I also think given how many are null (~20% for realistic data sets -- a problem in itself really) the optimizer would have better statistics if there are no null tree_sortkeys. although I guess with postgres partial indexes can make that much less of a problem.

Collapse
Posted by Don Baccus on
I was counting from zero, you're counting from one.  So we're saying the same thing as far as that goes.

Ignore the rest, I misunderstood how nodes with the security context root as parent are being treated, but went off and looked at the code.  It's doing what I want.

Collapse
Posted by Jeff Davis on
I tracked down the last bottleneck with creating users (and it ends up not being a problem with acs_objects).
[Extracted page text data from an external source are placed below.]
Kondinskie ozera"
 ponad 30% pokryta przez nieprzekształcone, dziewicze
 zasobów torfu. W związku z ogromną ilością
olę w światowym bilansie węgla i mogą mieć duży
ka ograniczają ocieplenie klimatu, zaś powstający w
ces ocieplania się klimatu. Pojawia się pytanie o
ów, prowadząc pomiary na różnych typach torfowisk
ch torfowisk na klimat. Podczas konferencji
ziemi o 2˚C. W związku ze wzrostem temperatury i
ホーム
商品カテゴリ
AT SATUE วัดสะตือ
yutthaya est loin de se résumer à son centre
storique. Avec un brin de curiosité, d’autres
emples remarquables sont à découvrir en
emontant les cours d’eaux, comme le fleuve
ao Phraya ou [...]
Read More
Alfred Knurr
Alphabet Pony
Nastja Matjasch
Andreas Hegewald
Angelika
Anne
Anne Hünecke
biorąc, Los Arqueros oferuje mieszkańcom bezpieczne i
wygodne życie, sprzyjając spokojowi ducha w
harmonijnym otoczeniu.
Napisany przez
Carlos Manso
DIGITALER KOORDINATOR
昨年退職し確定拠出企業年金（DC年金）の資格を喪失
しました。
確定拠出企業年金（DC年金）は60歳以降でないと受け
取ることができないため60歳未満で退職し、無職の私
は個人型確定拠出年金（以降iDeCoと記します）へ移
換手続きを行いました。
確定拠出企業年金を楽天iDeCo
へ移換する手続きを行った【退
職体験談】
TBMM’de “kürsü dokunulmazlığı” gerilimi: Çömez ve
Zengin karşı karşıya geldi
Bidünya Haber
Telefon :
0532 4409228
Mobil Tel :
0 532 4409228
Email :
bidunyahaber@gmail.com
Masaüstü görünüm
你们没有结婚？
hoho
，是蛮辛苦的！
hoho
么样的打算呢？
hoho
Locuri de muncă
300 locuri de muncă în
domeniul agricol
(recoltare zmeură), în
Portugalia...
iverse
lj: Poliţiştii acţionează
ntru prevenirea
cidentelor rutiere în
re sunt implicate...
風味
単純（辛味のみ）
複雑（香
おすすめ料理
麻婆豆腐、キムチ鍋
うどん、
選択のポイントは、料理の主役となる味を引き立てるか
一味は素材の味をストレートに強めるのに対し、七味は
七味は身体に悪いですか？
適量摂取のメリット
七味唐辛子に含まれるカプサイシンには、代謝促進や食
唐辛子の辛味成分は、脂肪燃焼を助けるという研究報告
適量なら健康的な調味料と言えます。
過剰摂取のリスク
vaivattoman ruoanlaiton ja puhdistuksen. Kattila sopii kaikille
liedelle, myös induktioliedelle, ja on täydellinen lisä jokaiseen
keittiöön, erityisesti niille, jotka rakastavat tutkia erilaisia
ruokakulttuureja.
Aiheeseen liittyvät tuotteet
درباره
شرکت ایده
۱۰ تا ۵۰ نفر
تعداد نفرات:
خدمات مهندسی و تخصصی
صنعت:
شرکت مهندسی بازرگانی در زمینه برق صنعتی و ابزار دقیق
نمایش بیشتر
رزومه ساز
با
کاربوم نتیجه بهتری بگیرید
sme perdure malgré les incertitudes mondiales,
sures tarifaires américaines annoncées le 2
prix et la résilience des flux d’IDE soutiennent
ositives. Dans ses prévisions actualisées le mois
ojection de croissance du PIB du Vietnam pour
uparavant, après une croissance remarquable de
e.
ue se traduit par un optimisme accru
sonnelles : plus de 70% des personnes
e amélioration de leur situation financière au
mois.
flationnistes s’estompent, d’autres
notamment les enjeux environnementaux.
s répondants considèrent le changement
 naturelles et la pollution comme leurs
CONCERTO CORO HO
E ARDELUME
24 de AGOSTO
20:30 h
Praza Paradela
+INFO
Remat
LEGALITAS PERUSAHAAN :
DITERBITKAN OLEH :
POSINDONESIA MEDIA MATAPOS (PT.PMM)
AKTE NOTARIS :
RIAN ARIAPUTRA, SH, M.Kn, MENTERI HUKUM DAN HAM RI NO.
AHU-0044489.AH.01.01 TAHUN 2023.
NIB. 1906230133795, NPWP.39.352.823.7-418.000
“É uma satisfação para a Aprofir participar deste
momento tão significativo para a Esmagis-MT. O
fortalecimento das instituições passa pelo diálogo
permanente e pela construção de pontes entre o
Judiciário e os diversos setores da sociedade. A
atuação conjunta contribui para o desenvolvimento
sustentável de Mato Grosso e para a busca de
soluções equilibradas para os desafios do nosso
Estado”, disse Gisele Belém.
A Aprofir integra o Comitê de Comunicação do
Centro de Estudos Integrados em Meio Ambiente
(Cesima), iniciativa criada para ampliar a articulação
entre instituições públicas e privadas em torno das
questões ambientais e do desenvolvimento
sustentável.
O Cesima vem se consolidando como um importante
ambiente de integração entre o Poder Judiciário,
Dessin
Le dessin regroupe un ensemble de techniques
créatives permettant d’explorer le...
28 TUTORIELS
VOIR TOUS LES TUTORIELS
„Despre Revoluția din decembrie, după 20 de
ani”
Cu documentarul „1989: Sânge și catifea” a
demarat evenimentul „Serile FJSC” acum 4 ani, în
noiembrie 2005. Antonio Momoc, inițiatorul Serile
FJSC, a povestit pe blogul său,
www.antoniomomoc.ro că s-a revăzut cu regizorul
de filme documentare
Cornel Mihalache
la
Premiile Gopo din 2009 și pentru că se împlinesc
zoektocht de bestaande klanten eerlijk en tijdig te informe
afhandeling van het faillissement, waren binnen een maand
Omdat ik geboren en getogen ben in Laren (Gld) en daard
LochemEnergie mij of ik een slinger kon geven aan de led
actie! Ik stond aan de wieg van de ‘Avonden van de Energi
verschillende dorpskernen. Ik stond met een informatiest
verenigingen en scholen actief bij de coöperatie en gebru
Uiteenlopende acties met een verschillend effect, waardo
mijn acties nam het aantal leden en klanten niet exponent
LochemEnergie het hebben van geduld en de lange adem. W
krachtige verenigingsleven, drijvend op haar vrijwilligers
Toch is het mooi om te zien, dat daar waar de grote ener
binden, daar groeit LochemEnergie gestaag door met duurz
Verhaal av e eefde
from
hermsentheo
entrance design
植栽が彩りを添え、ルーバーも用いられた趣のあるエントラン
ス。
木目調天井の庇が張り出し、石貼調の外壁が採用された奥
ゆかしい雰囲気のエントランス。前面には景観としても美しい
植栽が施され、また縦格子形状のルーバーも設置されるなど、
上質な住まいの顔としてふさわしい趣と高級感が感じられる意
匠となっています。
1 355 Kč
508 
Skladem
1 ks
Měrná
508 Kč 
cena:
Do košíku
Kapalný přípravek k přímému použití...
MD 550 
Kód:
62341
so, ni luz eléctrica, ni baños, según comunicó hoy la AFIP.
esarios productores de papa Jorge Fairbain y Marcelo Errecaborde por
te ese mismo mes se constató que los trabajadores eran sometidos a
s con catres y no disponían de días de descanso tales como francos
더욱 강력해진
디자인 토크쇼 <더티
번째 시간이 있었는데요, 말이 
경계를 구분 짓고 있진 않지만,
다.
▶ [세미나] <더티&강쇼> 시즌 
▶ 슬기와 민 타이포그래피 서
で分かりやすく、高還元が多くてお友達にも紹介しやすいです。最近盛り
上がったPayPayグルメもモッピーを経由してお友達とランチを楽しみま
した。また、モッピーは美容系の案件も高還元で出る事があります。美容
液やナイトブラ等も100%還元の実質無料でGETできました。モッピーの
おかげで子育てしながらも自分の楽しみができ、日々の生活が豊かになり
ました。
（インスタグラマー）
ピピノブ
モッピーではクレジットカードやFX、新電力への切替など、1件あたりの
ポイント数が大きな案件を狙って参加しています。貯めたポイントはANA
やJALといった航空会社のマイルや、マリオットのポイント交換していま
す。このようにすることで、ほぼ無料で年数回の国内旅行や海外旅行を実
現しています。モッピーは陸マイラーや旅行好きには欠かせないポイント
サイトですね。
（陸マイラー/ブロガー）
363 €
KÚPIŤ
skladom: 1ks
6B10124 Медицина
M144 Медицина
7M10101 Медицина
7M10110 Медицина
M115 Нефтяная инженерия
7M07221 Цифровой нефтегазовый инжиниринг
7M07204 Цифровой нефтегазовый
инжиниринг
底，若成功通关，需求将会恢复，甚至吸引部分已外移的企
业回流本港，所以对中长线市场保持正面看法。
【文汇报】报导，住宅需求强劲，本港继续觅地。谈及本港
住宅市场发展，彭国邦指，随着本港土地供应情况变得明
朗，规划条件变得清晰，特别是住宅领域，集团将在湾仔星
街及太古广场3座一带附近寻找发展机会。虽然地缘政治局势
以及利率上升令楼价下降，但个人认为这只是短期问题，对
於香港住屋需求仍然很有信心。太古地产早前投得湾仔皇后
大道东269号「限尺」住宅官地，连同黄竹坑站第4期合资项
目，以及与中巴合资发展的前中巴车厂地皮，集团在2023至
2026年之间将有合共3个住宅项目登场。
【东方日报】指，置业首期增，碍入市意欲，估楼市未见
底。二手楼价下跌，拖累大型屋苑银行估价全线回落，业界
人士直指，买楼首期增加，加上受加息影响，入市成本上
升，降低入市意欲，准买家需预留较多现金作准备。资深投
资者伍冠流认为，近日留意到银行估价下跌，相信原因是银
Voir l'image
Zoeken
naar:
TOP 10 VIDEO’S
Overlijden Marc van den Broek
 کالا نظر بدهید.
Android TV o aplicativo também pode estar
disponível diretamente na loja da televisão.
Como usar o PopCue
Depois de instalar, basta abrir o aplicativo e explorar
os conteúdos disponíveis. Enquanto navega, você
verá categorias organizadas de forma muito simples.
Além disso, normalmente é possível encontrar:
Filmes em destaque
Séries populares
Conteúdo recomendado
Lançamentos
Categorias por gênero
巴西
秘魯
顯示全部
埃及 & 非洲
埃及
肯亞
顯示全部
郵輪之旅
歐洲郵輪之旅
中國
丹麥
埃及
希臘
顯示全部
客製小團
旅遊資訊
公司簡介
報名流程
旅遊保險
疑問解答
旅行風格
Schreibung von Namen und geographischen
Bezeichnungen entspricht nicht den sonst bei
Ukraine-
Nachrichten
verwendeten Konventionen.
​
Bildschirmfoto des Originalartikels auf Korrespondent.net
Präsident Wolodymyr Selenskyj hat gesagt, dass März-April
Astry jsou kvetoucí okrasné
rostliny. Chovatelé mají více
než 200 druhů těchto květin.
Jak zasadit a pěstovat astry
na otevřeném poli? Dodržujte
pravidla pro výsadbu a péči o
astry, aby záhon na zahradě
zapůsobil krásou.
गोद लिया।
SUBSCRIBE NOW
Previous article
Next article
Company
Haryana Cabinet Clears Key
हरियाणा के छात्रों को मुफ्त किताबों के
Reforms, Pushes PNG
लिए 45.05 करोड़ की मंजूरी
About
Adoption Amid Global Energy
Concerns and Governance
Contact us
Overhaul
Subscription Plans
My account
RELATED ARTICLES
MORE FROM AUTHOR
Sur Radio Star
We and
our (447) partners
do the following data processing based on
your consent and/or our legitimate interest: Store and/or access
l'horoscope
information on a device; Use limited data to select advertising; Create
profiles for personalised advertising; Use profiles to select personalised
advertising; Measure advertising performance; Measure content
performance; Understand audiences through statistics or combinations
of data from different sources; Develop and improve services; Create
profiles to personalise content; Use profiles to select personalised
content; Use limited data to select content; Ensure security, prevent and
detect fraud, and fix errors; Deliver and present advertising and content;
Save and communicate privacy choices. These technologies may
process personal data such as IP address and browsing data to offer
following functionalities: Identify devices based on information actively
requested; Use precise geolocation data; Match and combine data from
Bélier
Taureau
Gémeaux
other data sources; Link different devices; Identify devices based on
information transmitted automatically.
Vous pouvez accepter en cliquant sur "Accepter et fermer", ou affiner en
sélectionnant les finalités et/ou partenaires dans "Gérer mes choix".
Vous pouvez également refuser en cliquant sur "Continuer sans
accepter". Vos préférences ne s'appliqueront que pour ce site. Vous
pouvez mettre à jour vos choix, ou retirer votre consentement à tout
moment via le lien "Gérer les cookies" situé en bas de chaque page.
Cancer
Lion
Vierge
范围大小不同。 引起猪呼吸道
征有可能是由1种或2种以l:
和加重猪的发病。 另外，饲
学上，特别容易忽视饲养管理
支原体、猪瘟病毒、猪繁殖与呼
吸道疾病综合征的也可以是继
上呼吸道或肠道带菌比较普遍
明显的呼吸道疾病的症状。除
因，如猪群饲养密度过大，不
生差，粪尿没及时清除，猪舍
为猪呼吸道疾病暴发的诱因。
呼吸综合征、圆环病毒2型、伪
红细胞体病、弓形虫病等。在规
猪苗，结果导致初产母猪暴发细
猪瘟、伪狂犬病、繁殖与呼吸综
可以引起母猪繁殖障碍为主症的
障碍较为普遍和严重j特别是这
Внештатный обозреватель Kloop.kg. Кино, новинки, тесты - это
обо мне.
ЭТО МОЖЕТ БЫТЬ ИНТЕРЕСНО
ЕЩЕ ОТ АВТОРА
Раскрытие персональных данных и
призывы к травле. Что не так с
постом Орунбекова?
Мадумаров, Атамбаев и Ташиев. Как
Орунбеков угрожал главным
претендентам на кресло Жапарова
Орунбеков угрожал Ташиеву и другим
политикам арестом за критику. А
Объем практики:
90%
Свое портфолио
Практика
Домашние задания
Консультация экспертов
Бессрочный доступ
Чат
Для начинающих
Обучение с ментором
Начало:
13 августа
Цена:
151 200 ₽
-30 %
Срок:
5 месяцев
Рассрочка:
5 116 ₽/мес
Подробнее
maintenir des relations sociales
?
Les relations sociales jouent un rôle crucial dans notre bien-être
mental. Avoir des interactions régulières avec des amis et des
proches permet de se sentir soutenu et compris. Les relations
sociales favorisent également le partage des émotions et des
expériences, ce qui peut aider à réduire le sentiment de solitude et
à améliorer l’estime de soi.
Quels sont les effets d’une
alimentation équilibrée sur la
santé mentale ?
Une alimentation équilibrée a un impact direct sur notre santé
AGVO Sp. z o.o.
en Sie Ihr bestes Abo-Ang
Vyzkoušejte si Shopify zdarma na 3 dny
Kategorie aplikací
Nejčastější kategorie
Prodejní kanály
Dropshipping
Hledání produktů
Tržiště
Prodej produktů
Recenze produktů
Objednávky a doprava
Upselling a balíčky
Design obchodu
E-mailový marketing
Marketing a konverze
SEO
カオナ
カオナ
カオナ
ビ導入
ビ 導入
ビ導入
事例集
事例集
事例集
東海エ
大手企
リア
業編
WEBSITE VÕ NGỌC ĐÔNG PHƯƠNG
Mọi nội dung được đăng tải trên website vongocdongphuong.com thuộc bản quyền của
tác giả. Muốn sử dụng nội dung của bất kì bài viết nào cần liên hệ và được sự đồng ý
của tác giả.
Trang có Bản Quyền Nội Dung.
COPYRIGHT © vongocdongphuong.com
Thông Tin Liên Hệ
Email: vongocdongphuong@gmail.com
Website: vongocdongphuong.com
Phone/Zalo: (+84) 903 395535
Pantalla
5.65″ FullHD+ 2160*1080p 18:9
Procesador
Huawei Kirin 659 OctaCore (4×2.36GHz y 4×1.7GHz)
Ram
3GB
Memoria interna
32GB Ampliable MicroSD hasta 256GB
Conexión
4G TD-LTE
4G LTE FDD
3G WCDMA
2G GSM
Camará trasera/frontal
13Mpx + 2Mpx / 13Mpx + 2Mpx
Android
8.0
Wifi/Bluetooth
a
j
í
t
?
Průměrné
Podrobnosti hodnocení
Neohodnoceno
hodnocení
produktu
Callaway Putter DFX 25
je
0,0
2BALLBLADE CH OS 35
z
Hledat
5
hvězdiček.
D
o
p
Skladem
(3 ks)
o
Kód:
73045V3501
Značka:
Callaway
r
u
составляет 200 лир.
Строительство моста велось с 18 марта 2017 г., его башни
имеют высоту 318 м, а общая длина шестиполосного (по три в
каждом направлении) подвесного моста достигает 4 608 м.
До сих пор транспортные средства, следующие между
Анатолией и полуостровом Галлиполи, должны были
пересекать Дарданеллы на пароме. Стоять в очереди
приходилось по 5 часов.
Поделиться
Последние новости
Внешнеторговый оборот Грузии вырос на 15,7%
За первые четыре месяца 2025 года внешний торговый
The problem is with the rel_constraint__violation check in membership_rels_in_tr. The second query in that function is very fast but the first gets much slower as users are added to the system. Here it is:
 for constraint_violated in
     select constraint_id, constraint_name
       from rel_constraints_violated_one
       where rel_id = violation__rel_id
       LIMIT 1 
    LOOP
This is checking for violated rel_constraints with rel_side = 'one' and takes about 2 seconds on my system even though rel_constraints only has one entry (and that with rel_side 'two'):
 constraint_id |               constraint_name               | rel_segment | rel_side | required_rel_segment 
---------------+---------------------------------------------+-------------+----------+----------------------
        924494 | Members of foo must be members of Main Site |      924493 | two      |                  432
In fact I can't find anywhere in the code that anything with rel_side one ever gets created nor does openacs.org or any other site I checked have rel_side 'one' entries.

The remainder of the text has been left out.